Comme un ouragan, chantait Stéphanie de …

Daniel MARTINANGE : L’ouragan.

Fils d’un immigré espagnol devenu agriculteur à Saint Julien, Antoine affiche sa cinquantaine en solitaire. Il n’est pas malheureux mais pas heureux non plus. Il vit.

Le décès accidentel de ses parents lui fournit l’occasion de participer à un voyage organisé aux Baléares. C’est là qu’il rencontre Bahia, chanteuse dans un boui-boui attrape-nigauds à touristes.

Il ramène la quadragénaire à la peau sombre et au corps avenant dans ses malles et l’installe à la ferme, fier de cette extraterrestre (pour les villageois) salvatrice (pour lui) qui lui fait goûter à la féminité, la vraie, pas la frelatée ou la succédanée par encore épanouie. Mais il largue la terre pour celle moins ferme d’un bar.

Bahia est née sous X en Patagonie et elle en a gardé des souvenirs. Un beau jour un inconnu pénètre dans le Modern’bar (qui ne l’est plus guère). Bahia et lui se connaissent, et Antoine les surprend dans leur chambre, installés sur le lit, avec des lingots et des dollars étalés entre eux. Antoine n’est pas content de les voir s’embrasser (goulument ?) et la colère lui brouillant les idées, il abat de deux coups de revolver, héritage de son père, l’homme, et injecte avec une seringue de l’air dans le bras de Bahia. Et après ?

Il prend ses valises, sa voiture, et part n’ayant pas oublié de mettre dans ses bagages l’argent qui n’a plus de propriétaires officiels. En cours de route il prend en stop la belle Hélène (qui ne le prend pas pour une poire), lui montre son magot, autre chose aussi qui relève de la vie privée et charnelle, puis pense à se rendre en Argentine.

A vingt ans Hélène est friande de la vie et de produits nocifs. Tandis qu’Antoine change d’apparence, obtient auprès d’un prêtre de nouvelles pièces d’identité, et place son magot dans un établissement bancaire, Hélène sort en boite. Elle se fait violer en voiture et s’évanouit. Lorsqu’elle reprend ses esprits, une jeune femme lui demande l’heure (Le genre de question qui permet de nouer un dialogue) et avoue ne pas savoir où dormir. Elle prend Patricia, ainsi se nomme l’albinos, sous sa coupe et au petit matin Antoine est tout étonné de se retrouver avec deux représentantes du sexe féminin sur les bras.
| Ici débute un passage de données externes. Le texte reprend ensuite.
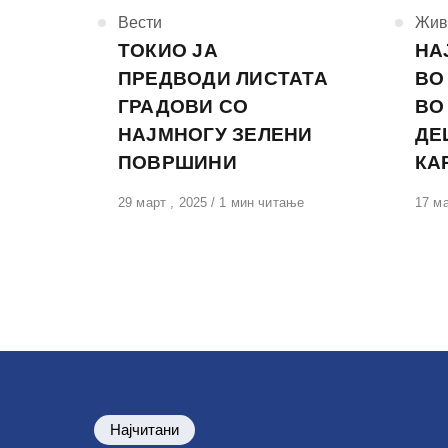
КАтегорија
Вести
КАте
Жив
ТОКИО ЈА
НА
ПРЕДВОДИ ЛИСТАТА
ВО
ГРАДОВИ СО
ВО
НАЈМНОГУ ЗЕЛЕНИ
ДЕ
ПОВРШИНИ
КА
Објавено
29 март , 2025
1 мин читање
Обја
17 ма
на
на
Најчитани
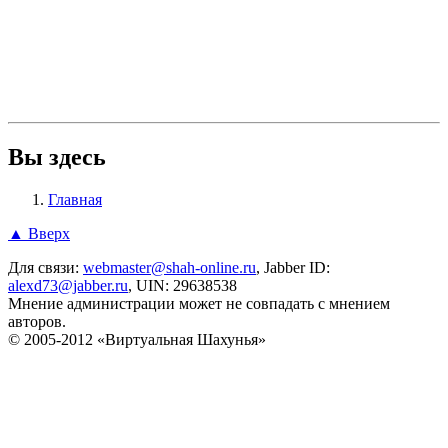
Вы здесь
Главная
▲ Вверх
Для связи:
webmaster@shah-online.ru
, Jabber ID:
alexd73@jabber.ru
, UIN: 29638538
Мнение администрации может не совпадать с мнением
авторов.
© 2005-2012 «Виртуальная Шахунья»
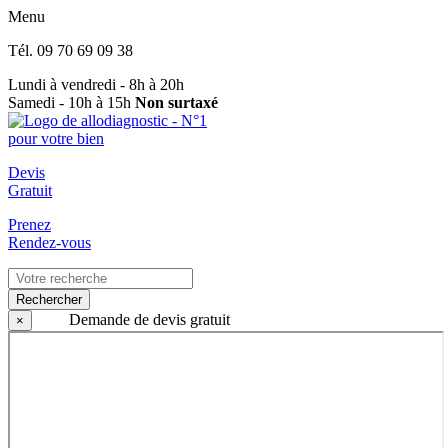
Menu
Tél.
09 70 69 09 38
Lundi à vendredi - 8h à 20h
Samedi - 10h à 15h
Non surtaxé
Devis
Gratuit
Prenez
Rendez-vous
Rechercher
Demande de devis gratuit
×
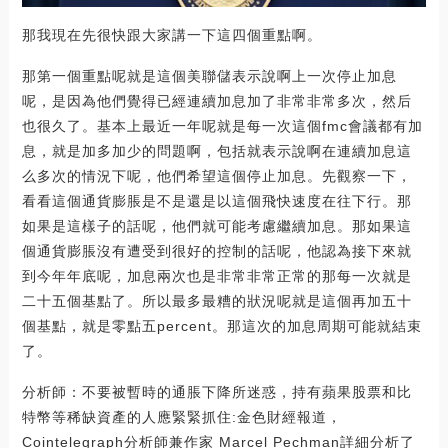
那我現在先很快跟大家講一下這四個重點啊。
那第一個重點呢就是這個美聯儲表示說啊上一次停止加息
呢，是因為他們覺得已經連續加息加了非常非常多次，然后
也很久了。基本上最近一年呢就是每一次這個fmc會議都有加
息，就是加多加少的問題啊，包括就表示說啊在連續加息這
么多次的情況下呢，他們希望這個停止加息。先觀察一下，
看看這個通貨膨脹是不是還是以這個飛快速度在往下行。那
如果是這樣子的話呢，他們就可能考慮繼續加息。那如果這
個通貨膨脹沒有遭受到很好的控制的話呢，他認為接下來就
到今年年底呢，加息兩次也是非常非常正常的那每一次就是
二十五個基點了。所以最多最糟的狀況呢就是這個再加五十
個基點，就是零點五percent。那這次的加息周期可能就結束
了。
分析師：不要被暫時的通脹下降所迷惑，持有蘋果股票和比
特幣等稀缺資產的人應緊緊抓住:金色財經報道，
Cointelegraph分析師兼作家 Marcel Pechman詳細分析了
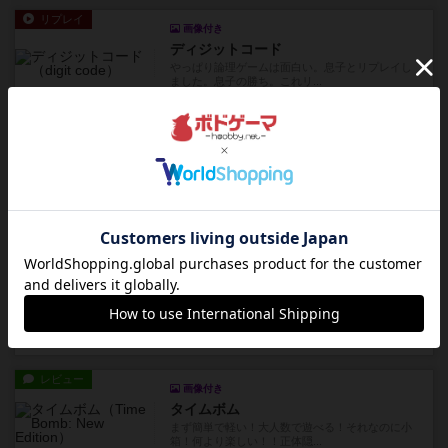
リプレイ
画像付き
ディジットコード
やっぱり論理ゲームは面白い。息子とリプレイし
ました。息子の勝ち。これリ...
約16時間前
by くみ
リプレイ
充実
アルゴ
アルゴがとても好きで、たぶんプレイ回数が最も
多いゲームです。なんといっ...
約17時間前
by おとん
リプレイ
画像付き
タイムボム
僕はホントに嘘が下手なようで、すぐバレますみ
んなホント、嘘が上手ですよ...
約17時間前
by あまる
レビュー
画像付き
タイムボム
まず簡単で軽い！大人数で遊べる！それなのに小
箱！何より楽しい！！正体隠...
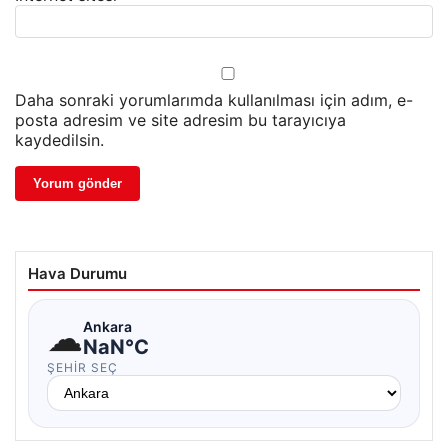
Daha sonraki yorumlarımda kullanılması için adım, e-
posta adresim ve site adresim bu tarayıcıya
kaydedilsin.
Hava Durumu
☁
Ankara
NaN°C
ŞEHIR SEÇ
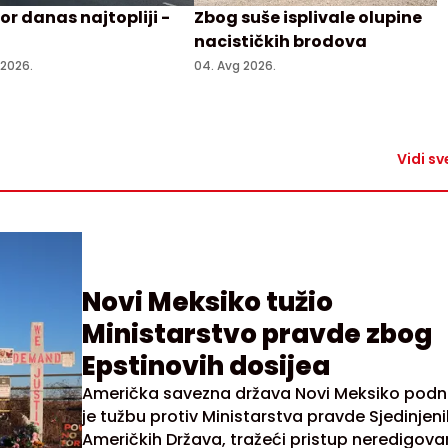
r danas najtopliji -
Zbog suše isplivale olupine
nacističkih brodova
 2026.
04. Avg 2026.
Vidi sv
Novi Meksiko tužio
Ministarstvo pravde zbog
Epstinovih dosijea
Američka savezna država Novi Meksiko podn
je tužbu protiv Ministarstva pravde Sjedinjen
Američkih Država, tražeći pristup neredigov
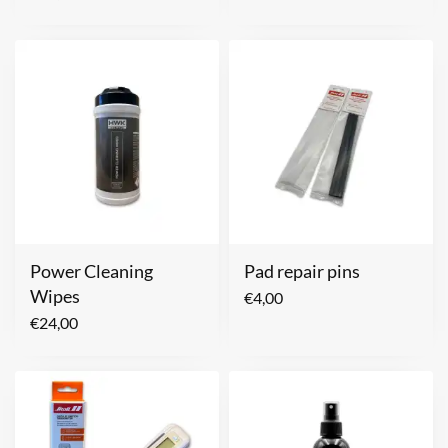
Power Cleaning
Pad repair pins
Wipes
€
4,00
€
24,00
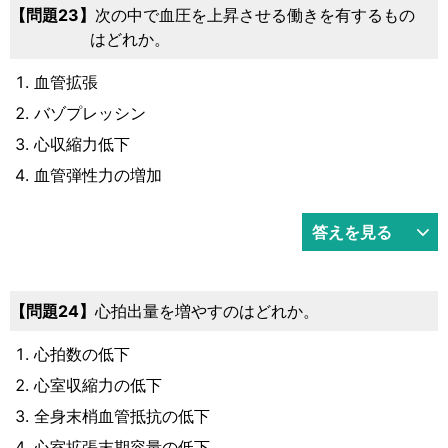
23
次の中で血圧を上昇させる働きを有するもの
はどれか。
血管拡張
バゾプレッシン
心収縮力低下
血管弾性力の増加
答えを見る
24
心拍出量を増やすのはどれか。
心拍数の低下
心室収縮力の低下
全身末梢血管抵抗の低下
心室拡張末期容量の低下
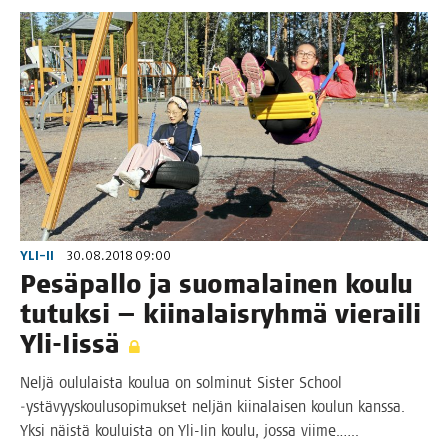
YLI-II
30.08.2018 09:00
Pesä­pal­lo ja suo­ma­lai­nen kou­lu
tutuk­si — kii­na­lais­ryh­mä vie­rai­li
Yli-Iissä
Nel­jä oulu­lais­ta kou­lua on sol­mi­nut Sis­ter School
‑ystä­vyys­kou­luso­pi­muk­set nel­jän kii­na­lai­sen kou­lun kans­sa.
Yksi näis­tä kou­luis­ta on Yli-Iin kou­lu, jos­sa viime.…..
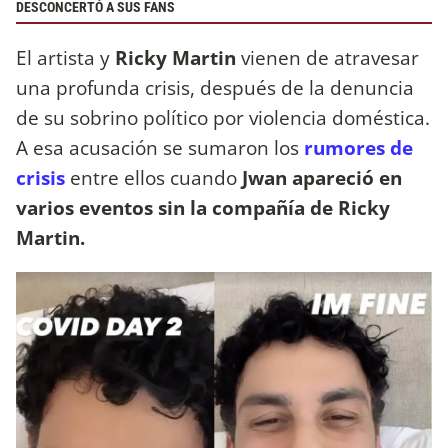
DESCONCERTÓ A SUS FANS
El artista y
Ricky Martin
vienen de atravesar
una profunda crisis, después de la denuncia
de su sobrino político por violencia doméstica.
A esa acusación se sumaron los
rumores de
crisis
entre ellos cuando
Jwan apareció en
varios eventos sin la compañía de Ricky
Martin.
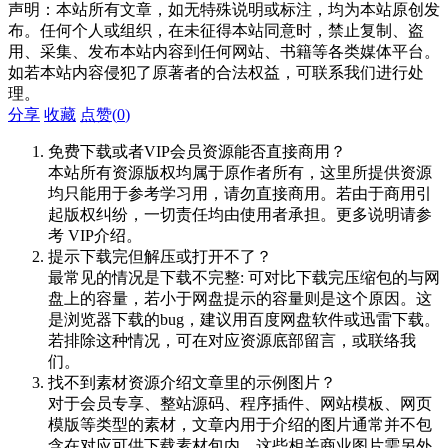
声明：本站所有文章，如无特殊说明或标注，均为本站原创发
布。任何个人或组织，在未征得本站同意时，禁止复制、盗
用、采集、发布本站内容到任何网站、书籍等各类媒体平台。
如若本站内容侵犯了原著者的合法权益，可联系我们进行处
理。
分享
收藏
点赞(
0
)
免费下载或者VIP会员资源能否直接商用？
本站所有资源版权均属于原作者所有，这里所提供资源
均只能用于参考学习用，请勿直接商用。若由于商用引
起版权纠纷，一切责任均由使用者承担。更多说明请参
考 VIP介绍。
提示下载完但解压或打开不了？
最常见的情况是下载不完整: 可对比下载完压缩包的与网
盘上的容量，若小于网盘提示的容量则是这个原因。这
是浏览器下载的bug，建议用百度网盘软件或迅雷下载。
若排除这种情况，可在对应资源底部留言，或联络我
们。
找不到素材资源介绍文章里的示例图片？
对于会员专享、整站源码、程序插件、网站模板、网页
模版等类型的素材，文章内用于介绍的图片通常并不包
含在对应可供下载素材包内。这些相关商业图片需另外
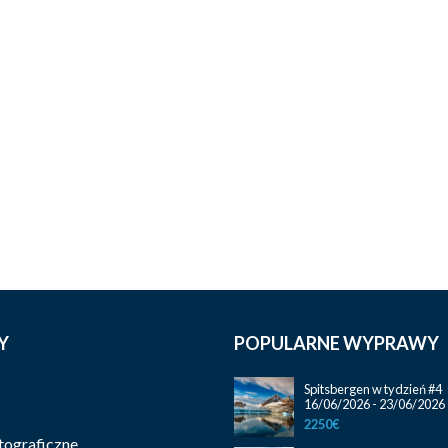
Y
POPULARNE WYPRAWY
Spitsbergen w tydzień #4
16/06/2026 - 23/06/2026
2250€
ograficzne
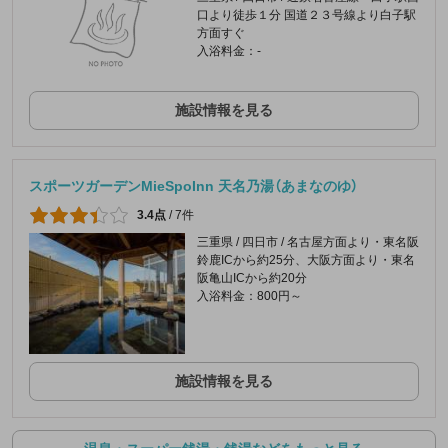
口より徒歩１分 国道２３号線より白子駅
方面すぐ
入浴料金：-
施設情報を見る
スポーツガーデンMieSpoInn 天名乃湯（あまなのゆ）
3.4点
/
7件
三重県 / 四日市 / 名古屋方面より・東名阪
鈴鹿ICから約25分、大阪方面より・東名
阪亀山ICから約20分
入浴料金：800円～
施設情報を見る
Patricia est du Wyoming (ce qui n’est pas rédhibitoire) et tient à rentrer chez elle avec Hélène qui est quelque peu perturbée depuis sa coucherie forcée sur la banquette d’une bagnole allemande. Antoine décide de les accompagner, d’autant qu’il a aperçu dans la rue l’homme qu’il a assassiné, ou cru assassiner.

 

Direction les Etats-Unis, le Wyoming, Pacific-City. Tandis qu’Hélène est toujours traumatisée par son architecte violeur qui a déconstruit sa vie et son corps, Antoine est obnubilé par le souvenir de Bahia. Ce qui ne l’empêche pas de rencontrer des individus sortant de l’ordinaire comme un Indien (Amérindien je précise), un fakir (véritable Indien), de s’adonner à l’élevage de zébus, de jouer de la trompette, de se promener à cheval avec son appaloosa qui lui parle, et autres joyeusetés qui promènent le lecteur dans des aventures insensées grâce à des phrases hachées, dégraissées, coupées en lanière comme ces morceaux de viande mastiqués par les boucaniers.

 

L’auteur nous entraine dans un cirque littéraire peuplé de personnages burlesques, se mouvant dans des situations tout aussi loufoques, mais endossant le rôle de clowns tristes. Des situations tragiques et de petits moments d’attendrissement comme dans ces bons vieux films muets dans lesquels les acteurs bougent, se démènent, se frictionnent, se castagnent, mais s’émeuvent devant une pâquerette seulabre qui pousse sur le bord du chemin.

 

Daniel MARTINANGE : L’ouragan. (Première édition Stéphane Million Editeur - mai 2012). Réédition Pocket. Parution le 6 mars 2015. 150 pages. 5,80€.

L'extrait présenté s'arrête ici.